The lines like "obj 5 0" give the object number and version of a particular object in the PDF. The "Referencing" lines below show the objects referenced. A given object can reference any number of objects from zero to many.
To make the chart with GNUplot, we need to create an input file that shows "obj -> ref;" for all references. So for object #5, we'd have one line of output that shows "5 -> 6;". There would be no output for object #6, since it references zero objects. And we'd get 5 lines of output for object #4, "4 -> 3;", "4 -> 11;", and so on.
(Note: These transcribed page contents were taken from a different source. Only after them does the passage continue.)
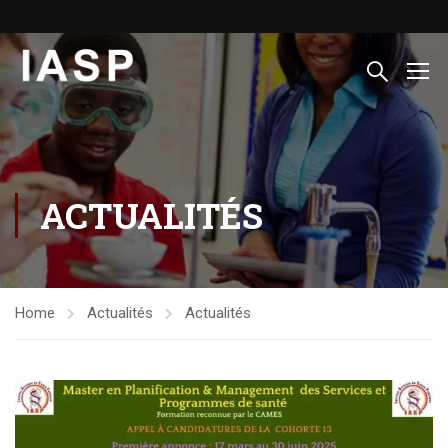
ACTUALITÉS
Home
Actualités
Actualités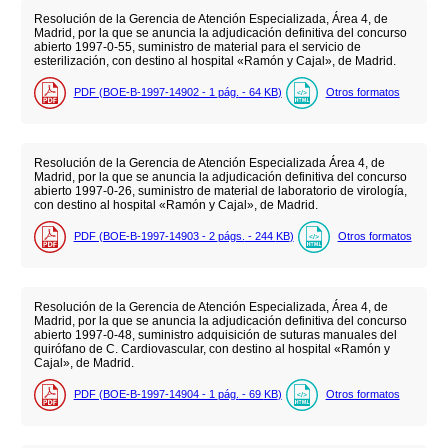
Resolución de la Gerencia de Atención Especializada, Área 4, de
Madrid, por la que se anuncia la adjudicación definitiva del concurso
abierto 1997-0-55, suministro de material para el servicio de
esterilización, con destino al hospital «Ramón y Cajal», de Madrid.
PDF (BOE-B-1997-14902 - 1
pág.
- 64
KB
)
Otros formatos
Resolución de la Gerencia de Atención Especializada Área 4, de
Madrid, por la que se anuncia la adjudicación definitiva del concurso
abierto 1997-0-26, suministro de material de laboratorio de virología,
con destino al hospital «Ramón y Cajal», de Madrid.
PDF (BOE-B-1997-14903 - 2
págs.
- 244
KB
)
Otros formatos
Resolución de la Gerencia de Atención Especializada, Área 4, de
Madrid, por la que se anuncia la adjudicación definitiva del concurso
abierto 1997-0-48, suministro adquisición de suturas manuales del
quirófano de C. Cardiovascular, con destino al hospital «Ramón y
Cajal», de Madrid.
PDF (BOE-B-1997-14904 - 1
pág.
- 69
KB
)
Otros formatos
This seems like a job for awk. Frankly, I thought about just calling Davide Brini and letting him write this week's Episode, but he's already getting too big for his britches. So here's my poor, fumbling attempt:
$ pdf-parser.py CLKF.pdf |
awk '/^obj/ { objnum = $2 };
/Referencing: [0-9]/ \
{ max = split($0, a);
for (i = 2; i < max; i += 3) { print objnum" -> "a[i]";" }
}'
5 -> 6;
...
4 -> 3;
4 -> 11;
4 -> 12;
4 -> 13;
4 -> 5;
...
The first line of awk matches the "obj" lines and puts the object number into the variable "objnum". The second awk expression matches the "Referencing" lines, but notice that I added a "[0-9]" at the end of the pattern match so that I only bother with lines that actually include referenced objects.
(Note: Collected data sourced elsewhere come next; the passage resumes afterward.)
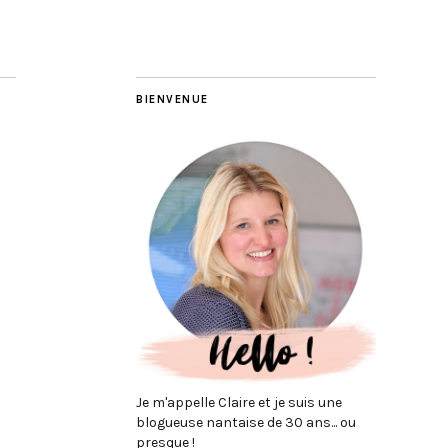
BIENVENUE
Je m'appelle Claire et je suis une
blogueuse nantaise de 30 ans... ou
presque !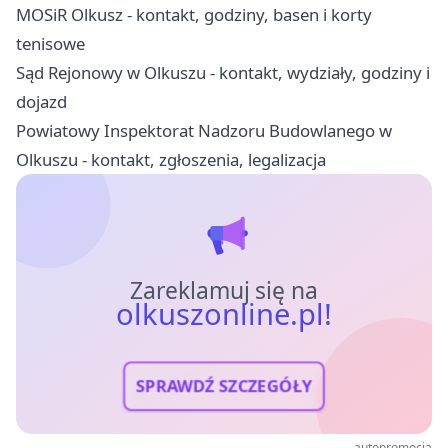
MOSiR Olkusz - kontakt, godziny, basen i korty
tenisowe
Sąd Rejonowy w Olkuszu - kontakt, wydziały, godziny i
dojazd
Powiatowy Inspektorat Nadzoru Budowlanego w
Olkuszu - kontakt, zgłoszenia, legalizacja
Zareklamuj się na
olkuszonline.pl!
SPRAWDŹ SZCZEGÓŁY
autopromocja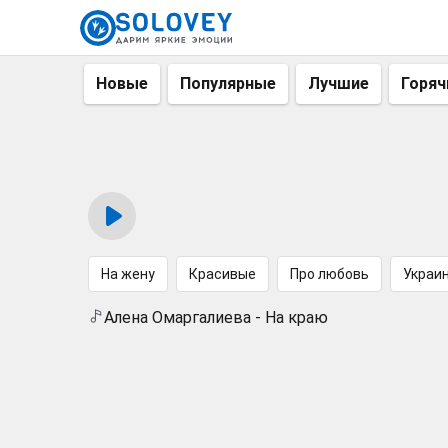
Новые
Популярные
Лучшие
Горяч
На жену
Красивые
Про любовь
Украи
Алена Омаргалиева - На краю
When we hit a line like that, then we do the stuff in the curly braces. split() breaks our input line, aka "$0", on white space and puts the various fields into an array called "a". split() also returns the number of elements in the array, which we put into a variable called "max". Then I have a for loop that goes through the array, starting with the second element-- this is the actual object number that follows "Referencing:". Notice the loop update code is "i += 3", which allows me to just access the object number elements and skip over the other crufty stuff I don't care about. Inside the loop we just print out the object number and current array element with the appropriate punctuation for GNUplot.
Meh. It's a little scripty, I must confess. Mostly because of the for loop inside of the awk statement to iterate over the references. But it gets the job done, and I really did compose this on the command line rather than in a script file.
Let's see if Tim's plotting involves a trip to Scriptistan as well...
Tim's traveling
While I have been out of the country for a few weeks, I didn't have to visit Scriptistan to get my fu for this week. The PowerShell portion is a bit long, but I wouldn't classify it as a script even though it has a semicolon in it. We do have lots of ForEach-Object cmdlets, Select-String cmdlets, and Regular Expressions. And you know what they say about Regular Expressions: Much like violence, if Regular Expressions aren't working, you aren't using enough of it.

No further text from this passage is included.